Alias at persistence

Hi,

I have a question about the alias concept regarding persistence. In your persistence config, you can give an item or an item group an alias name. The persistence binding can use this alias to store the item values under this name.

The problem I see is when querying the persistence binding for values of a specific item, there is only the item name available, not the alias name.

So, using an alias is making the persistence layer write only? Should the binding always be able to resolve the item state only through to item name, even when using aliases? What is the idea behind the alias name? Have I overlooked something?

Thanks for your answers!

Best regards
Dominik

The persistence layer has the same “lookup table” as defined in xxx.persist file available for write or read access.

The idea of the alias as I understand it, is to allow operation with databases that can be picky about table name lengths. Or, when using persistence to publish to some remote service (it doesn’t only do dbs) you can assign names that are used at the remote end - perhaps these are not editable by you to match your Item names.

Hey @rossko57,

thanks for your answer. What do you mean with “lookup table”? I took a look at some openhab1-addons persistence bindings*. There are two methods to store and query data:

public void store(Item item, String alias)
public Iterable<HistoricItem> query(FilterCriteria filter)

So when storing, we do get the alias. But when querying, we get an object of type FilterCriteria which contains only the item name, no alias. I have checked this by enabling logging for influxdb.

The persistence bindings for mongodb, influxdb, rrd4j, mapdb, … all save the value under the given alias, but query with the item name. Do they all fail to query data when using an alias?

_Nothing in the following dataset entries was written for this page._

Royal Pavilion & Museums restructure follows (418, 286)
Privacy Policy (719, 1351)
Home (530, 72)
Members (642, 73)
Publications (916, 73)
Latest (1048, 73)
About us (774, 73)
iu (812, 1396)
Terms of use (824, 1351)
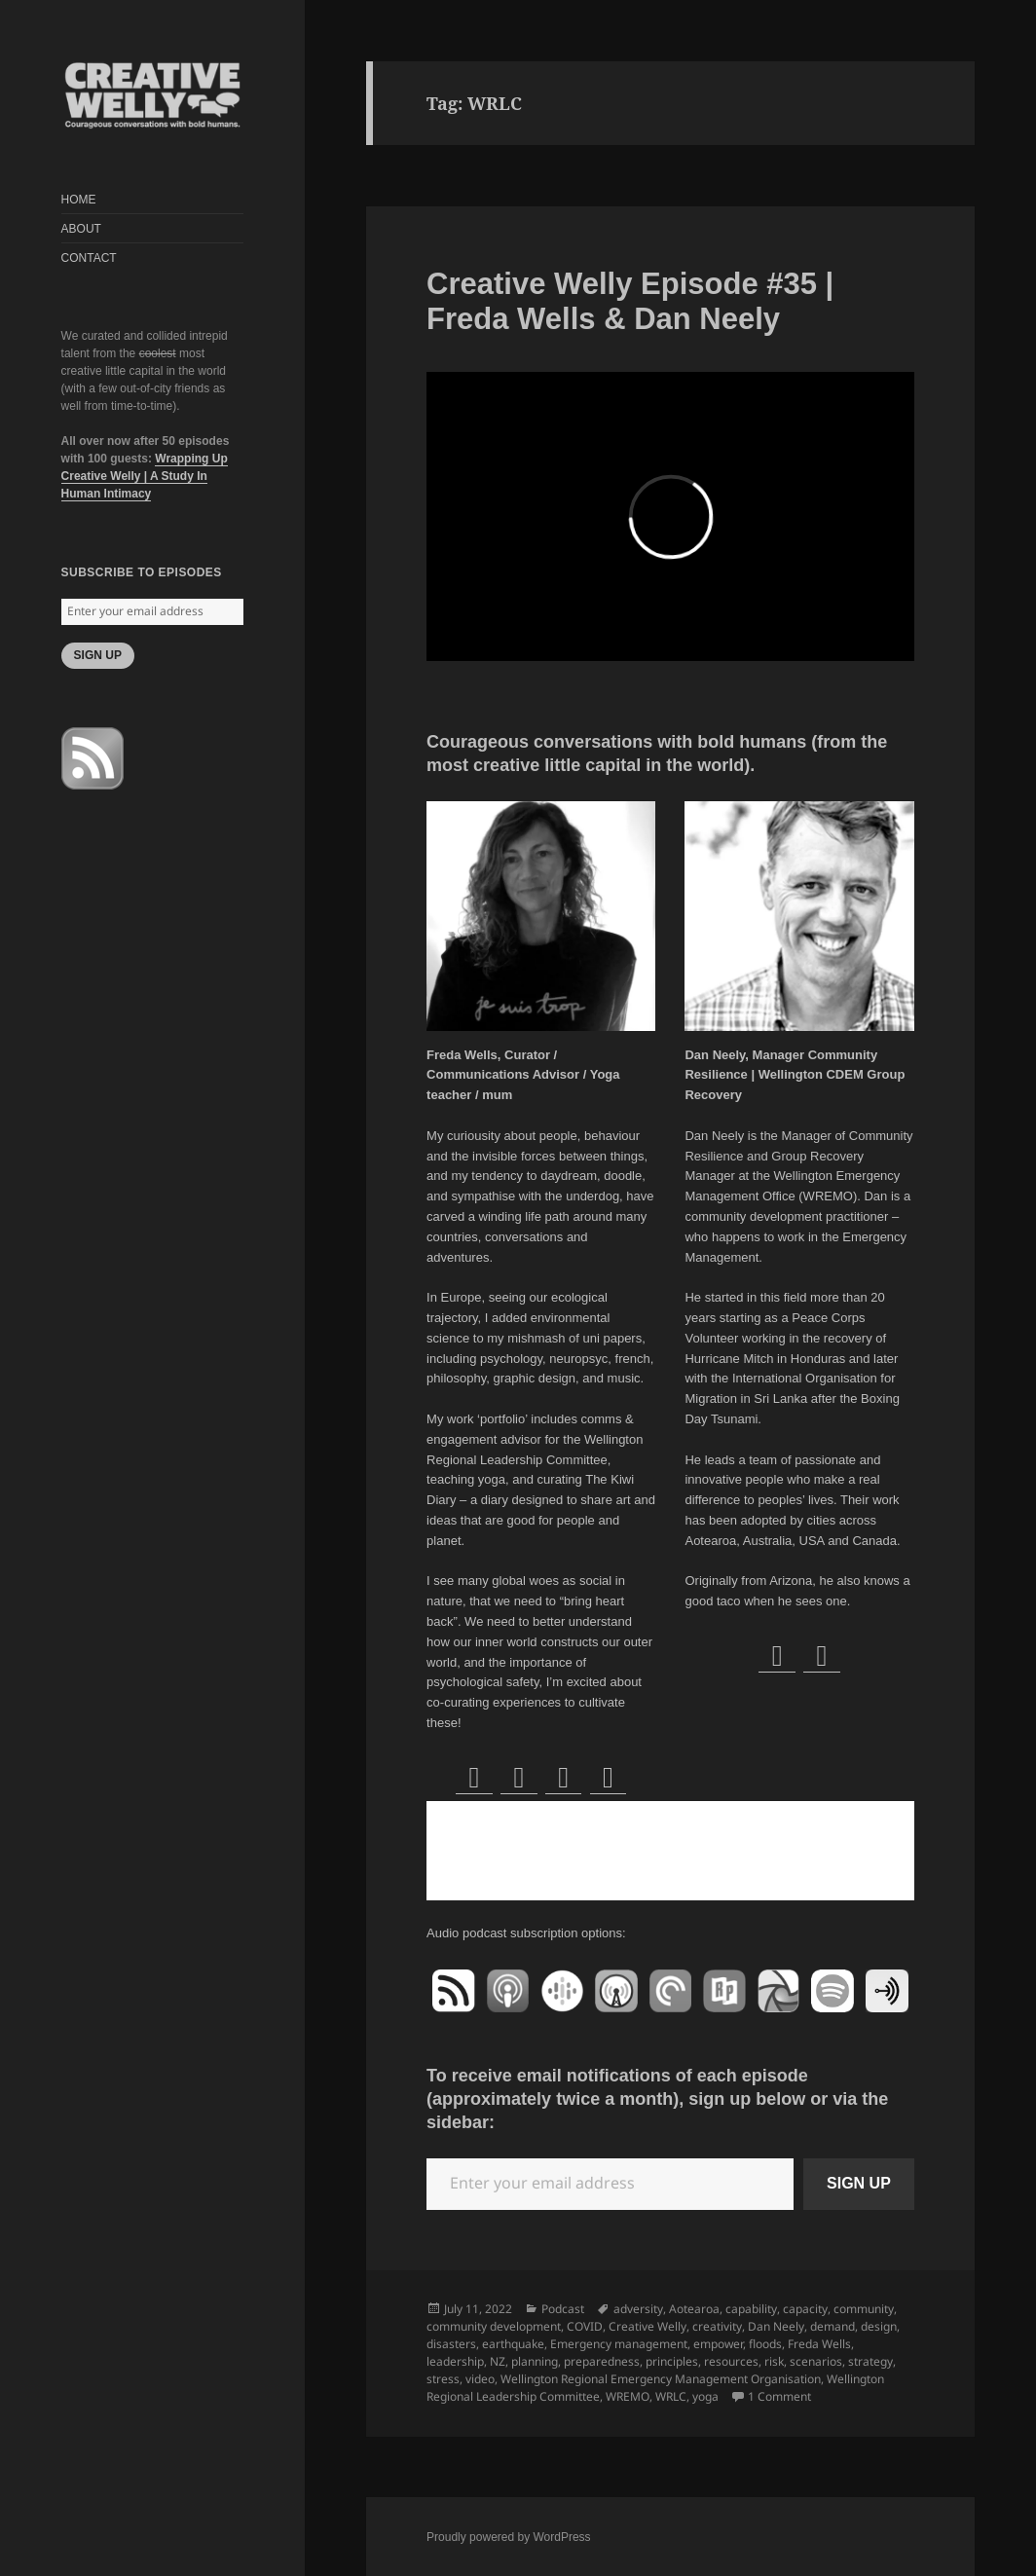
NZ (497, 2361)
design (879, 2326)
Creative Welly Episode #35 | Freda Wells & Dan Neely (629, 301)
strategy (870, 2361)
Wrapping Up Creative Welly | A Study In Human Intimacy (144, 476)
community (863, 2308)
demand (832, 2326)
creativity (717, 2326)
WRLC (670, 2396)
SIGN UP (98, 655)
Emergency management (618, 2344)
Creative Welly (647, 2326)
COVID (585, 2326)
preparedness (602, 2361)
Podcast (562, 2308)
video (480, 2379)
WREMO (627, 2396)
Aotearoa (694, 2308)
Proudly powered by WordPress (508, 2537)
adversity (638, 2308)
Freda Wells (819, 2344)
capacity (805, 2308)
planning (534, 2361)
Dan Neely (776, 2326)
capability (751, 2308)
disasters (451, 2344)
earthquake (513, 2344)
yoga (705, 2396)
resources (731, 2361)
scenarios (816, 2361)
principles (672, 2361)
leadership (455, 2361)
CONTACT (89, 258)
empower (718, 2344)
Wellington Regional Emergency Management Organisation (660, 2379)
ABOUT (81, 229)
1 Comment (779, 2396)
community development (493, 2326)
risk (774, 2361)
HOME (78, 199)
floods (765, 2344)
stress (443, 2379)
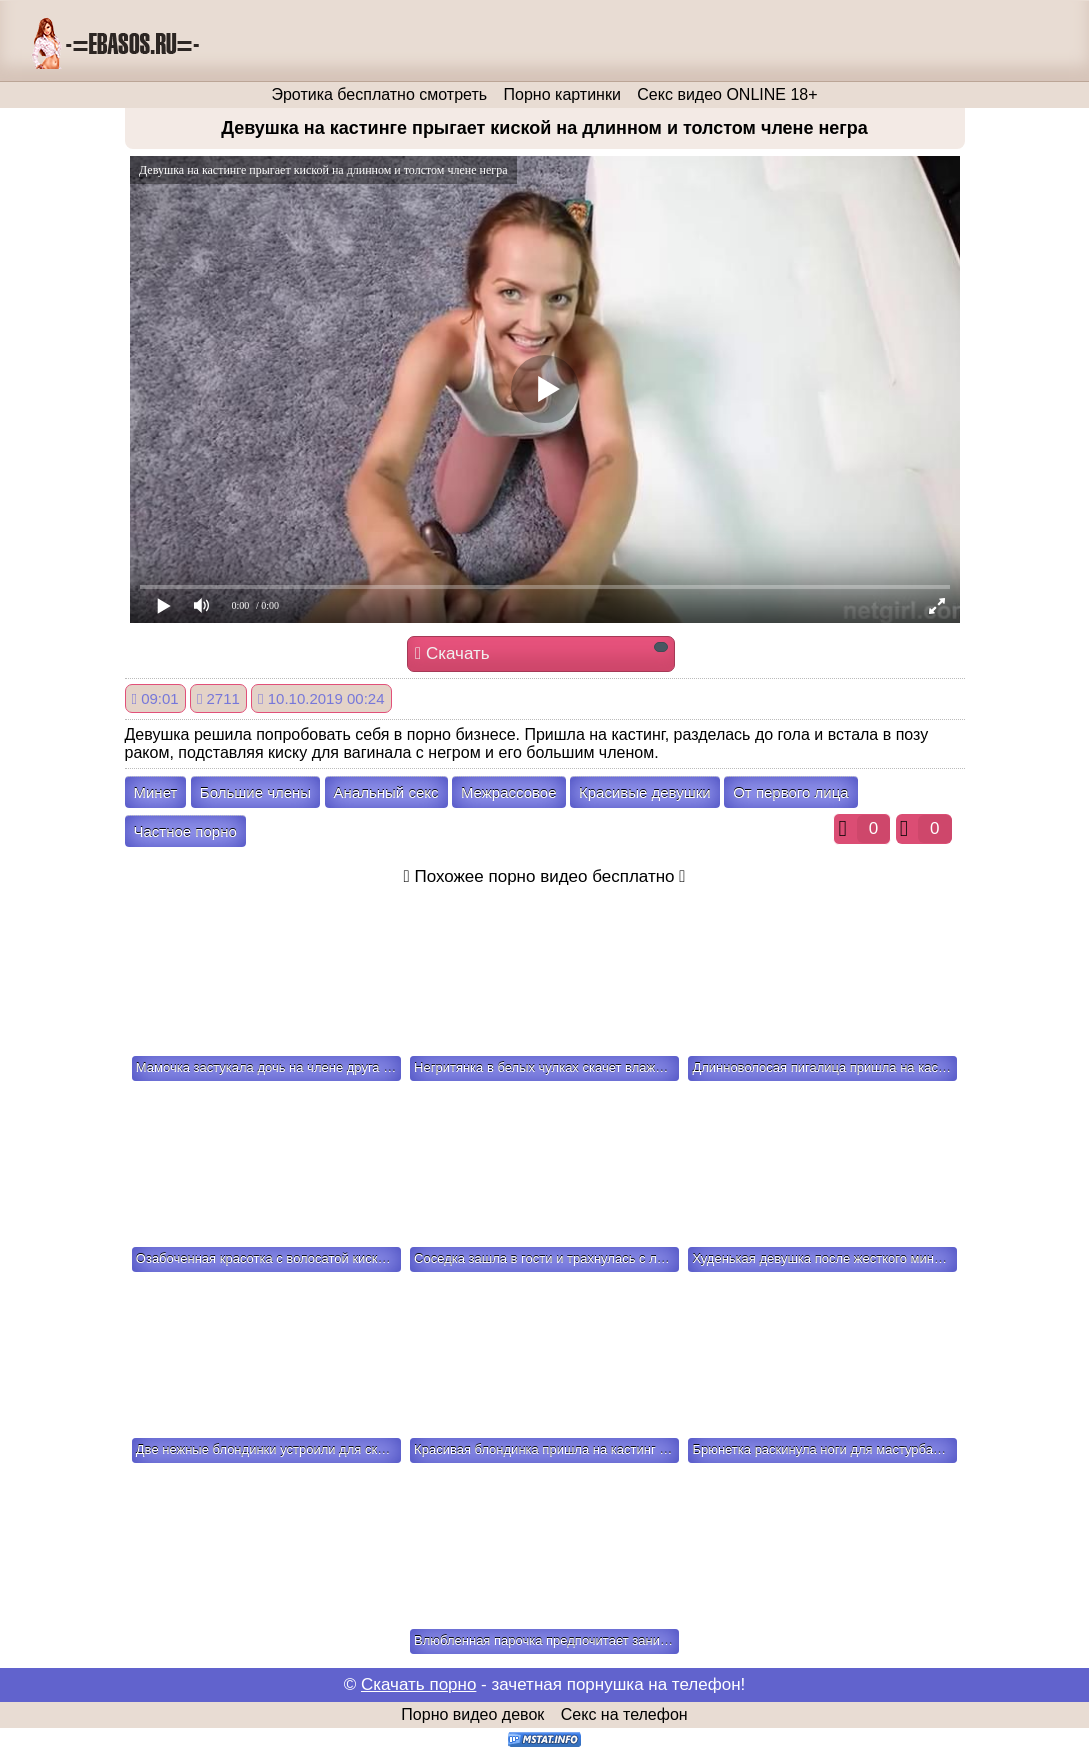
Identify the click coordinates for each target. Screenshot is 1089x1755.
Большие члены (255, 792)
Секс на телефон (624, 1714)
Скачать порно (418, 1684)
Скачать (541, 652)
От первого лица (790, 792)
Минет (156, 792)
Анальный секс (386, 792)
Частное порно (185, 831)
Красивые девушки (645, 792)
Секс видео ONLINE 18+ (727, 94)
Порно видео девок (472, 1714)
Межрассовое (509, 792)
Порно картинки (562, 94)
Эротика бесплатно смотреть (379, 94)
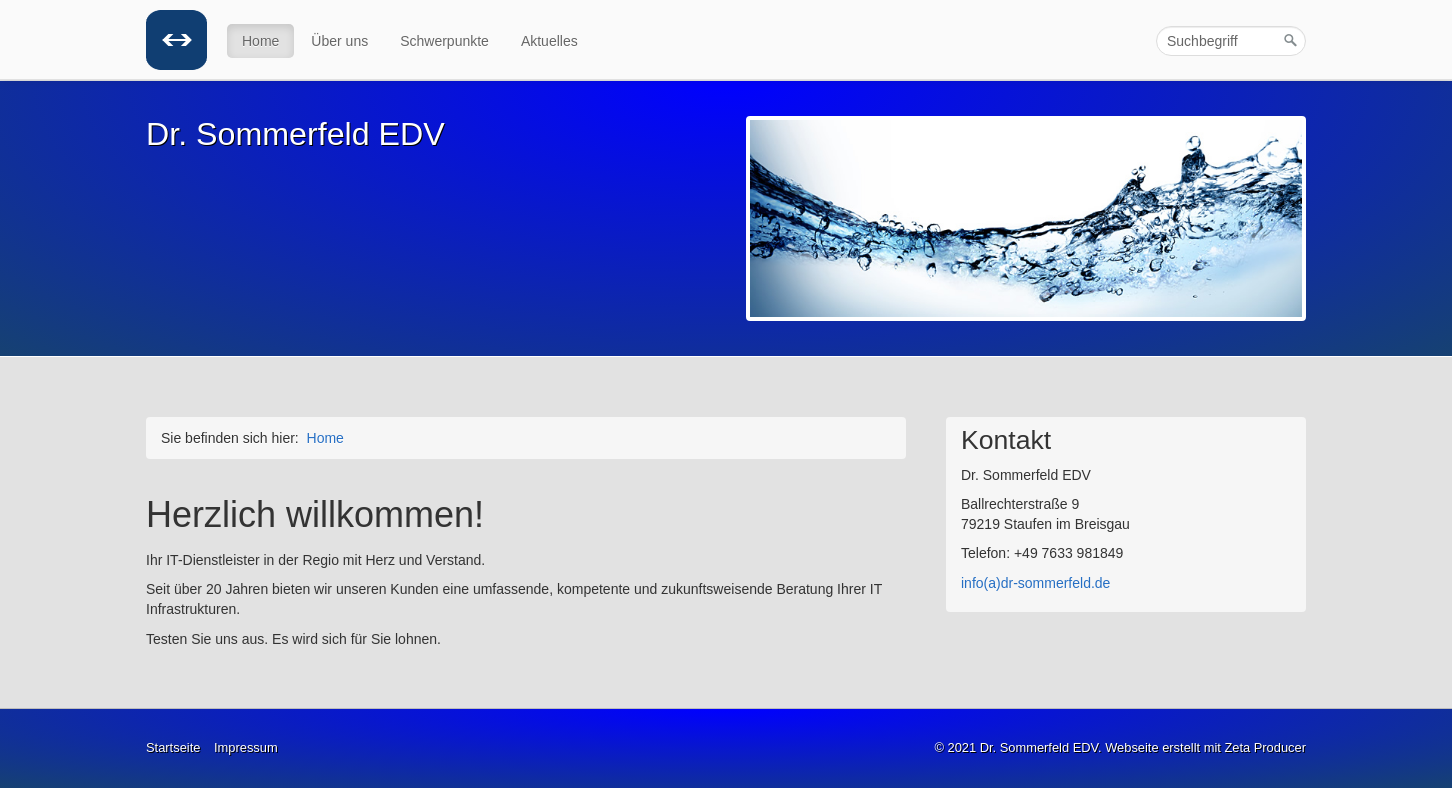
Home (260, 41)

(*Am I right that openhab1-addons is the right place, there is no newer version for OpenHAB 2?)

I simply mean that within xxx.persist is information linking Item names to alias.
Whether the persistence layer is used to write or to query, that same information is available.

No idea. Try it out. I wouldn’t be at all surprised if the alias doesn’t work properly outside of schemes where it’s actually needed. An alias is of zero value with mapdb for example.

Yes.

Here’s a practical example of someone using alias (with no possibility of querying it)

Here’s an erroneous usage of alias to accidentally dump many Items in one db table

It is possible to configure things that don’t work.